Wah - Walc


Wahlers, Stuart. "Rumors." Military Intelligence 17 (Jul.-Sep. 1991): 22-27. [Seymour]


Wainstock, Dennis D. The Decision to Drop the Atomic Bomb. Westport, CT: Praeger, 1996.

Giangreco, Parameters (Autumn 1999), finds that "Wainstock's work has a rough, uneven quality to it," but represents "an honest effort to examine all sides of the subject." Overall, the work suffers from the author's "lack of familiarity with the military dimensions of the conflict." For Tate, Air & Space Power, this "well-written, highly documented" work presents an "extraordinarily balanced and riveting account of the ... maneuvering that took place on both sides of the Pacific and within Stalin's Soviet Union, resulting in the dropping of the atomic bomb on Japan."


Wait, Patience. "NGA Releases 2007 Priorities." Federal Computer Week, 16 Mar. 2007. [http://www.fcw.com]

The NGA's 2007 Statement of Strategic Intent spells out the agency's priorities:

"Unifying NGA and the National System for Geospatial Intelligence and strengthening its partnerships across the intelligence community.

"Advancing the geospatial intelligence mission, 'help win the fight.'

"Attracting, challenging and retaining the highest-quality workforce in first-class working environments.

"NGA's plans also include building, populating and maintaining ... a virtual central repository for geospatial intelligence data and information." The agency also intends "to develop a research and development road map aligned" with the ODNI's "Scientific and Technical Plan to pursue technology breakthroughs that can address enduring problems in securing intelligence. NGA stressed its intention to make use of all sources of geospatial information, including commercial, foreign and national satellite collection, and to speed up establishing standards for sensor data, metadata, compression formats and file identifiers, to facilitate information sharing."

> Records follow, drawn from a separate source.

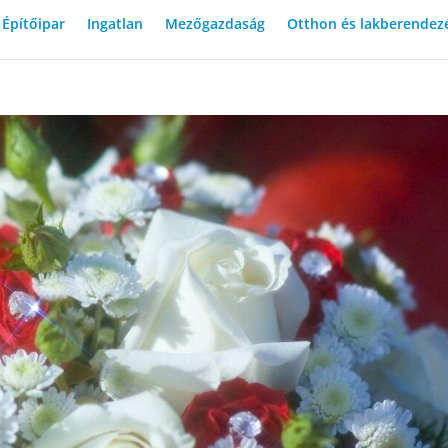
Építőipar
Ingatlan
Mezőgazdaság
Otthon és lakberendez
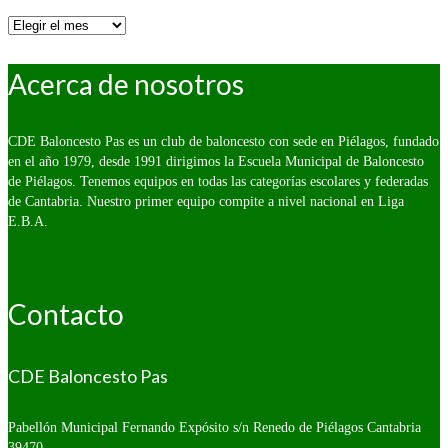
Por
fecha:
Acerca de nosotros
CDE Baloncesto Pas es un club de baloncesto con sede en Piélagos, fundado
en el año 1979, desde 1991 dirigimos la Escuela Municipal de Baloncesto
de Piélagos. Tenemos equipos en todas las categorías escolares y federadas
de Cantabria. Nuestro primer equipo compite a nivel nacional en Liga
E.B.A.
Contacto
CDE Baloncesto Pas
Pabellón Municipal Fernando Expósito s/n
Renedo de Piélagos Cantabria
39470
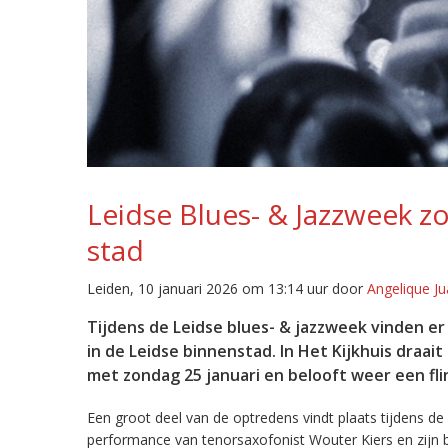
Leidse Blues- & Jazzweek zo
stad
Leiden, 10 januari 2026 om 13:14 uur door
Angelique Ju
Tijdens de Leidse blues- & jazzweek vinden er
in de Leidse binnenstad. In Het Kijkhuis draai
met zondag 25 januari en belooft weer een fli
Een groot deel van de optredens vindt plaats tijdens 
performance van tenorsaxofonist Wouter Kiers en zijn 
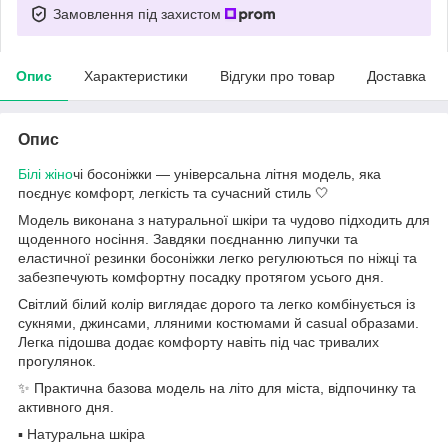
Замовлення під захистом
Опис
Характеристики
Відгуки про товар
Доставка
Опис
Білі жіно
чі босоніжки — універсальна літня модель, яка
поєднує комфорт, легкість та сучасний стиль 🤍
Модель виконана з натуральної шкіри та чудово підходить для
щоденного носіння. Завдяки поєднанню липучки та
еластичної резинки босоніжки легко регулюються по ніжці та
забезпечують комфортну посадку протягом усього дня.
Світлий білий колір виглядає дорого та легко комбінується із
сукнями, джинсами, лляними костюмами й casual образами.
Легка підошва додає комфорту навіть під час тривалих
прогулянок.
✨ Практична базова модель на літо для міста, відпочинку та
активного дня.
▪️ Натуральна шкіра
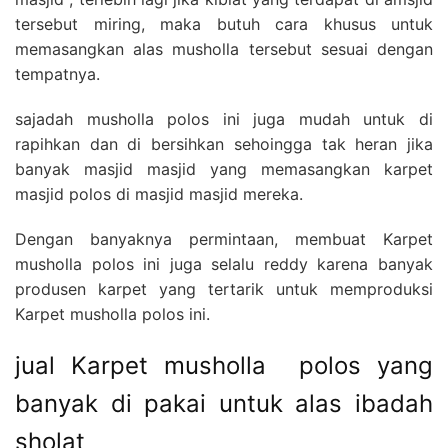
tersebut miring, maka butuh cara khusus untuk
memasangkan alas musholla tersebut sesuai dengan
tempatnya.
sajadah musholla polos ini juga mudah untuk di
rapihkan dan di bersihkan sehoingga tak heran jika
banyak masjid masjid yang memasangkan karpet
masjid polos di masjid masjid mereka.
Dengan banyaknya permintaan, membuat Karpet
musholla polos ini juga selalu reddy karena banyak
produsen karpet yang tertarik untuk memproduksi
Karpet musholla polos ini.
jual Karpet musholla polos yang
banyak di pakai untuk alas ibadah
sholat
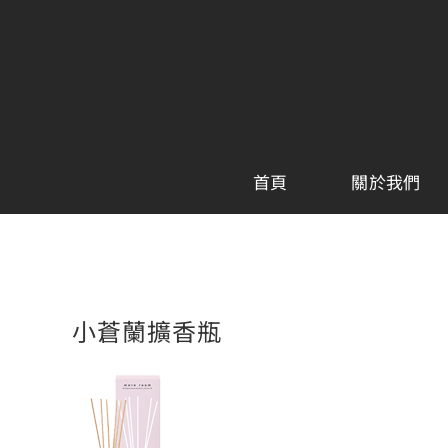
Skip
to
content
首頁
關於我們
小蒼蘭擴香瓶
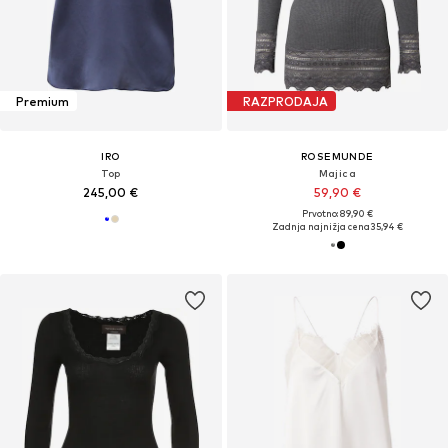
Premium
RAZPRODAJA
IRO
ROSEMUNDE
Top
Majica
245,00 €
59,90 €
Prvotno: 89,90 €
Zadnja najnižja cena
35,94 €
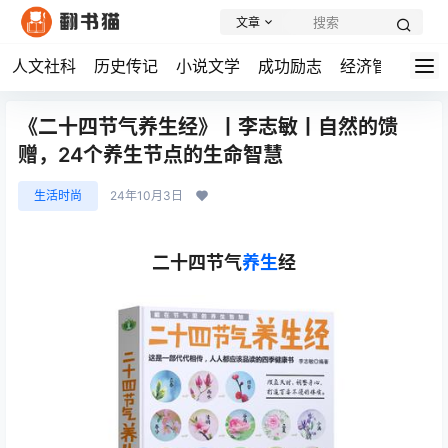
文章
人文社科
历史传记
小说文学
成功励志
经济管理
学
《二十四节气养生经》丨李志敏丨自然的馈
赠，24个养生节点的生命智慧
生活时尚
24年10月3日
二十四节气
养生
经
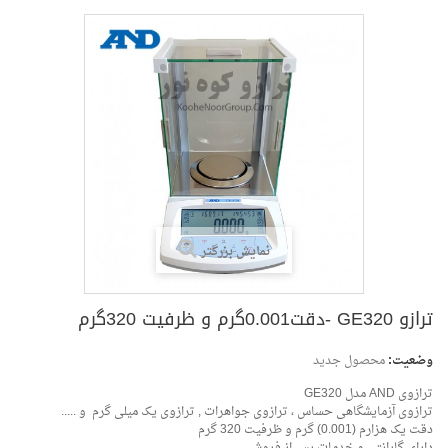
نمایش بزرگتر
وضعیت:
محصول جدید
ترازوی AND مدل GE320
یت 320گرم
ترازوی آزمایشگاهی حساس ، ترازوی جواهرات , ترازوی یک میلی گرم و .....
دقت یک هزارم (0.001) گرم و ظرفیت 320 گرم
دارای گارانتی و خدمات پس از فروش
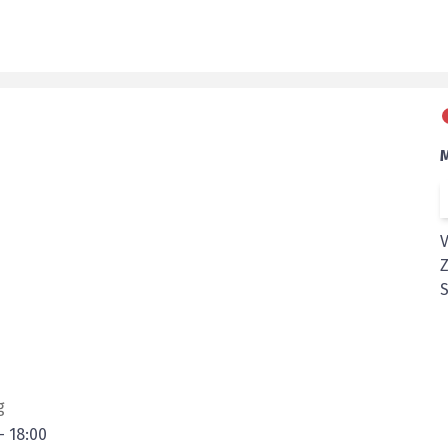
Z
S
g
-
18:00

Wake, Nancy. The White Mouse: Autobiography of the Woman the Gestapo Called the White Mouse. Melbourne: Macmillan, 1985.

Wakeman, Frederic, Jr. Spymaster: Dai Li and the Chinese Secret Service. Berkeley, CA: University of California Press, 2003.

Reviews have been mixed on this work. Unsinger, IJI&C 18.1 (Spring 2005), finds that this book "provides background material and some idea of just how the BIS [Bureau of Investigation and Statistics] functioned." However, it has sourcing problems: "some cited sources would be difficult to justify.... Still others are questionable.... Other sources seem to be indicators of possible bias."

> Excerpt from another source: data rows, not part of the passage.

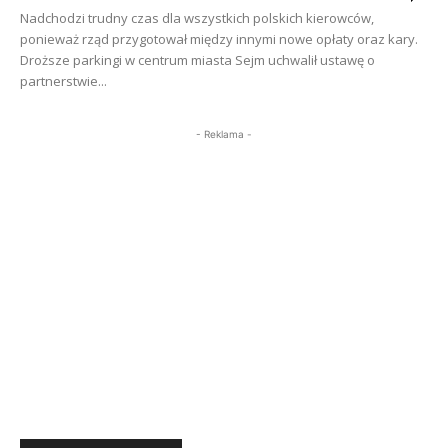
Nadchodzi trudny czas dla wszystkich polskich kierowców,
ponieważ rząd przygotował między innymi nowe opłaty oraz kary.
Droższe parkingi w centrum miasta Sejm uchwalił ustawę o
partnerstwie...
- Reklama -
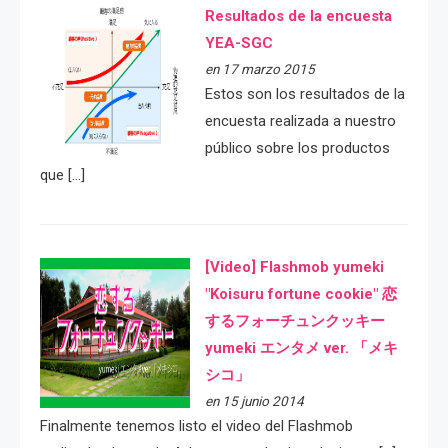
Resultados de la encuesta
YEA-SGC
en 17 marzo 2015
Estos son los resultados de la
encuesta realizada a nuestro
público sobre los productos
que […]
[Video] Flashmob yumeki
"Koisuru fortune cookie" 恋
するフォーチュンクッキー
yumeki エンタメ ver. 「メキ
シコ」
en 15 junio 2014
Finalmente tenemos listo el video del Flashmob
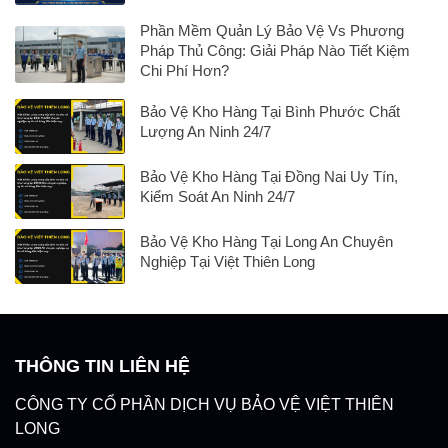
Phần Mềm Quản Lý Bảo Vệ Vs Phương
Pháp Thủ Công: Giải Pháp Nào Tiết Kiệm
Chi Phí Hơn?
Bảo Vệ Kho Hàng Tại Bình Phước Chất
Lượng An Ninh 24/7
Bảo Vệ Kho Hàng Tại Đồng Nai Uy Tín,
Kiểm Soát An Ninh 24/7
Bảo Vệ Kho Hàng Tại Long An Chuyên
Nghiệp Tại Việt Thiên Long
THÔNG TIN LIÊN HỆ
CÔNG TY CỔ PHẦN DỊCH VỤ BẢO VỆ VIỆT THIÊN
LONG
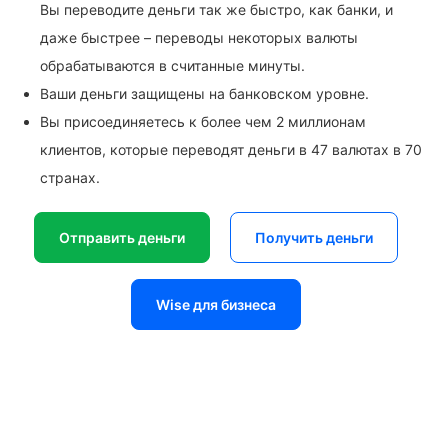
Вы переводите деньги так же быстро, как банки, и
даже быстрее – переводы некоторых валюты
обрабатываются в считанные минуты.
Ваши деньги защищены на банковском уровне.
Вы присоединяетесь к более чем 2 миллионам
клиентов, которые переводят деньги в 47 валютах в 70
странах.
Отправить деньги
Получить деньги
Wise для бизнеса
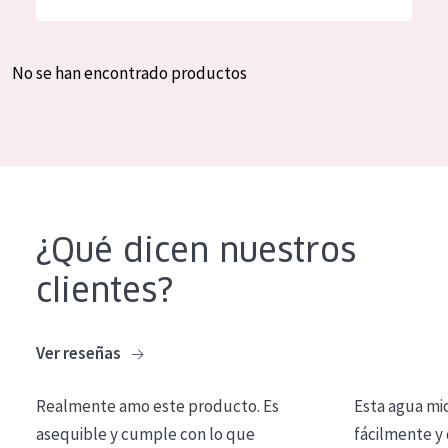
Hidratación y luminosidad
German
Reducción de arrugas
Spanish
No se han encontrado productos
Regeneración
Greek
Firmeza
Piel menopáusica
TIPO DE PRODUCTO
¿Qué dicen nuestros
Crema de día
clientes?
Crema de noche
Crema de ojos
Ver reseñas
Sérum
Realmente amo este producto. Es
Esta agua mi
Limpieza
asequible y cumple con lo que
fácilmente y 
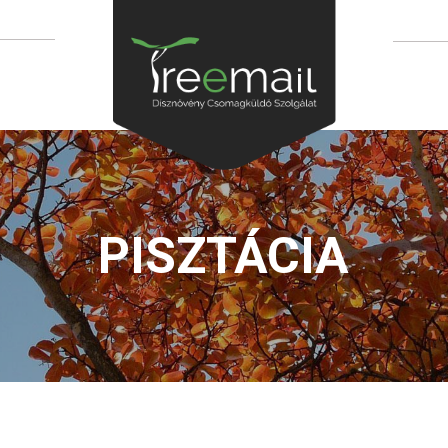
PISZTÁCIA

On the other hand, Kruh, Cryptologia 28.2, says that this "comprehensive biography ... opens a unique window on the clandestine history of China's Republican period." The author "masterfully illuminates a previously little-understood world as he discloses the details of Chinese secret service tradecraft." And Bergin, Studies 53.1 (Mar. 2009), says that "Spymaster is a rich, but very complex book, difficult to read in places, but rewarding for the reader willing to struggle through the difficult parts."

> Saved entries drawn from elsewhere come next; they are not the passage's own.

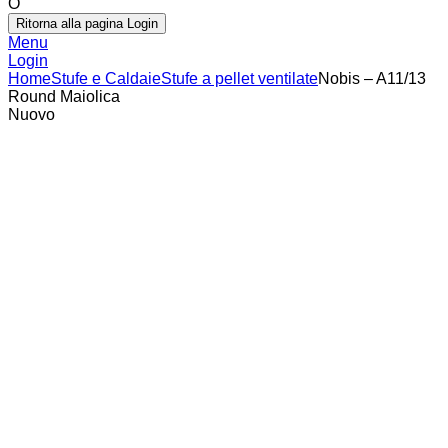
O
Ritorna alla pagina Login
Menu
Login
Home
Stufe e Caldaie
Stufe a pellet ventilate
Nobis – A11/13
Round Maiolica
Nuovo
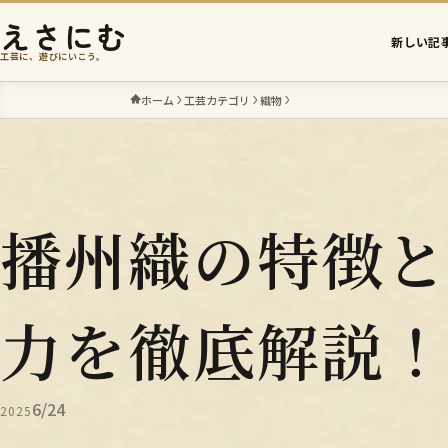
えさにむ
新しい記
工芸に、遊びにいこう。
ホーム
工芸カテゴリ
織物
播州織の特徴
力を徹底解説
6/24
2025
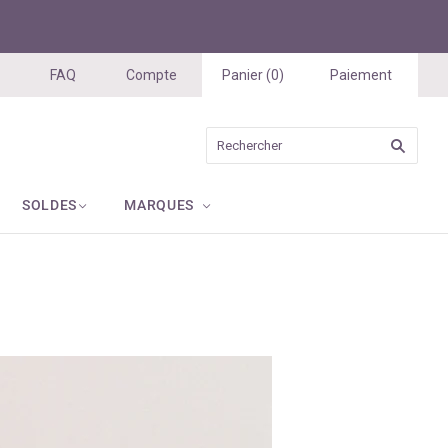
FAQ
Compte
Panier
(
0
)
Paiement
SOLDES
MARQUES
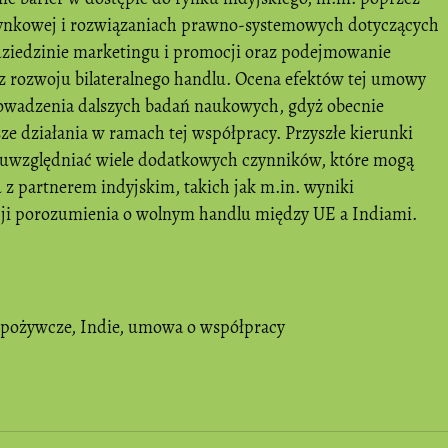
 rynkowej i rozwiązaniach prawno-systemowych dotyczących
dziedzinie marketingu i promocji oraz podejmowanie
z rozwoju bilateralnego handlu. Ocena efektów tej umowy
owadzenia dalszych badań naukowych, gdyż obecnie
e działania w ramach tej współpracy. Przyszłe kierunki
 uwzględniać wiele dodatkowych czynników, które mogą
 z partnerem indyjskim, takich jak m.in. wyniki
ji porozumienia o wolnym handlu między UE a Indiami.
spożywcze
,
Indie
,
umowa o współpracy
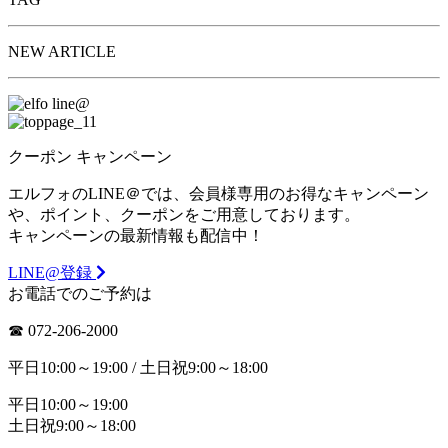
NEW ARTICLE
クーポン
キャンペーン
エルフォのLINE＠では、会員様専用のお得なキャンペーン
や、ポイント、クーポンをご用意しております。
キャンペーンの最新情報も配信中！
LINE@登録
お電話でのご予約は
☎︎ 072-206-2000
平日10:00～19:00 / 土日祝9:00～18:00
平日10:00～19:00
土日祝9:00～18:00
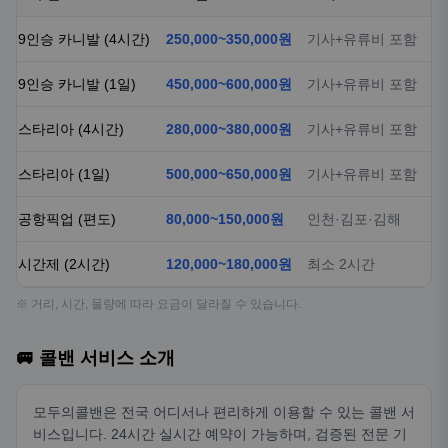
9인승 카니발 (4시간)
250,000~350,000원
기사+유류비 포함
9인승 카니발 (1일)
450,000~600,000원
기사+유류비 포함
스타리아 (4시간)
280,000~380,000원
기사+유류비 포함
스타리아 (1일)
500,000~650,000원
기사+유류비 포함
공항픽업 (편도)
80,000~150,000원
인천·김포·김해
시간제 (2시간)
120,000~180,000원
최소 2시간
※ 거리, 시간, 물량에 따라 요금이 달라질 수 있습니다.
🚐 콜밴 서비스 소개
모두의콜밴은 전국 어디서나 편리하게 이용할 수 있는 콜밴 서
비스입니다. 24시간 실시간 예약이 가능하며, 검증된 전문 기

For Rawnsley, I&NS 19.2, "this detailed and exceptional biography ... makes an important contribution to the study of Chinese history." The author's "lucid narrative and descriptive prowness bring to life the structures" of Chiang Kai-shek's powers. The author "has written what is sure to become the definitive analysis of Chinese intelligence in the first half " of the 20th century. To Henderson, IJI&C 18.3 (Fall 2005), this "masterly-written biography ... is a tour de force.... It also provides an excellent background survey of internal Chinese politics" from the late 1920s to the mid-1940s.


Wala, Michael. "A Triangle of Deception: Intelligence and Germany's Military Relations with the United States and the Soviet Union, 1919-1939." Journal of Intelligence History 8, no. 2 (Winter 2008-2009). [http://www.intelligence-history.org/jih/journal.html]


Walcott, John. "Mission Impossible? Anthony Lake Will Be Taking on a Demoralized, Recalcitrant CIA." Washington Post National Weekly Edition, 16-22 Dec. 1996, 23.

The title and subtitle give a clear impression of the thrust of this article; the focus is less on Lake than on what the writer perceives to be problems with the clandestine service.